Females See Action
VA assigns officer to verify claims involving secret missions
By Rick Maze - Staff writer
For veterans claiming they can’t prove a service connection for their disability because it resulted from a secret operation, the Veterans Affairs Department has assigned a liaison officer to the U.S. Special Operations Command with direct access to classified files.
The little-known program has a VA employee work closely with the command historian at the command’s headquarters at MacDill Air Force Base, Fla., to review files on classified missions for special operations units in all services.
Befitting the nature of the missions involved, the program, quietly launched a year ago, has received scant attention. Joe Davis, spokesman for Veterans of Foreign Wars, was unaware of the initiative. “But it does make perfect sense, given the clandestine nature of their business,” he said.
The liaison was established in December 2009 under an agreement between the Pentagon and VA.
The current VA liaison to the Special Operations Command is an Army veteran who was not part of a special operations unit but has the appropriate security clearances to review files, according to VA sources.
Lack of records access has been seen by many spec ops veterans as a roadblock to filing claims, especially for disabilities such as post-traumatic stress, for which there may be nothing in military health or personnel records to verify any treatment while the veteran was in uniform.

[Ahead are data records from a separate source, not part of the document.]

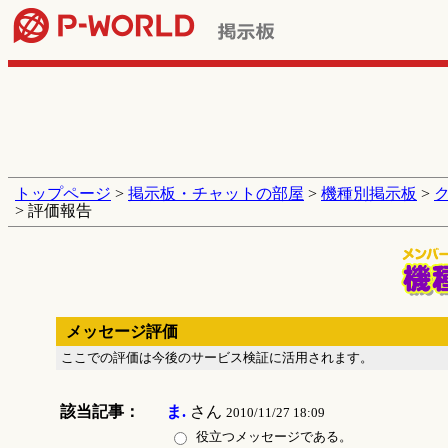
トップページ
>
掲示板・チャットの部屋
>
機種別掲示板
>
> 評価報告
メッセージ評価
ここでの評価は今後のサービス検証に活用されます。
該当記事：
ま.
さん
2010/11/27 18:09
役立つメッセージである。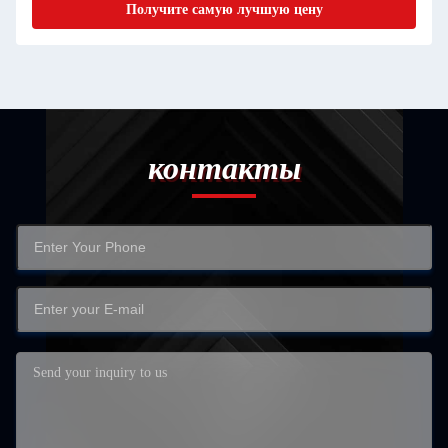
Получите самую лучшую цену
контакты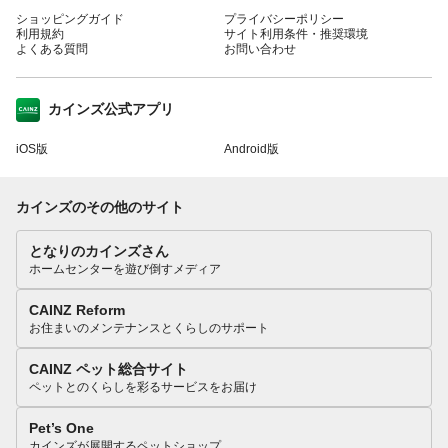
ショッピングガイド
プライバシーポリシー
利用規約
サイト利用条件・推奨環境
よくある質問
お問い合わせ
カインズ公式アプリ
iOS版
Android版
カインズのその他のサイト
となりのカインズさん
ホームセンターを遊び倒すメディア
CAINZ Reform
お住まいのメンテナンスとくらしのサポート
CAINZ ペット総合サイト
ペットとのくらしを彩るサービスをお届け
Pet’s One
カインズが展開するペットショップ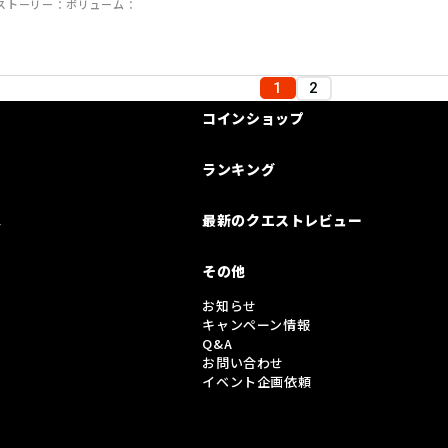
ストーリー
ボリューム
1
2
コインショップ
ランキング
は
最新のクエストレビュー
その他
お知らせ
キャンペーン情報
Q&A
お問い合わせ
イベント企画依頼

If a veteran says his claim is based on involvement in a secret mission, VA claims examiners turn files over to the liaison, who can verify the veteran’s involvement, VA sources said.
If more information is needed, the claims examiner requests that the liaison search for the information by requesting it from either U.S. Special Forces Command or one of its subordinate commands.
The liaison officer then prepares sanitized information for use by the regional VA office handling the claim. Veterans have direct contact with the liaison only if more information is needed to track down records, VA sources said.
Claims from veterans who say they took part in an intelligence operation run by the Defense Intelligence Agency, Central Intelligence Agency or other government organization also can be researched by the VA liaison officer if a classified mission is involved, VA sources said.
The liaison officer is a full-time employee of the Veterans Benefits Administration and has access to records involving special operations units including Army Rangers, Army Special Forces, the Army’s 160th Aviation Regiment, Navy SEALs, Air Force Special Operations and Marine Corps Special Operations and Reconnaissance units.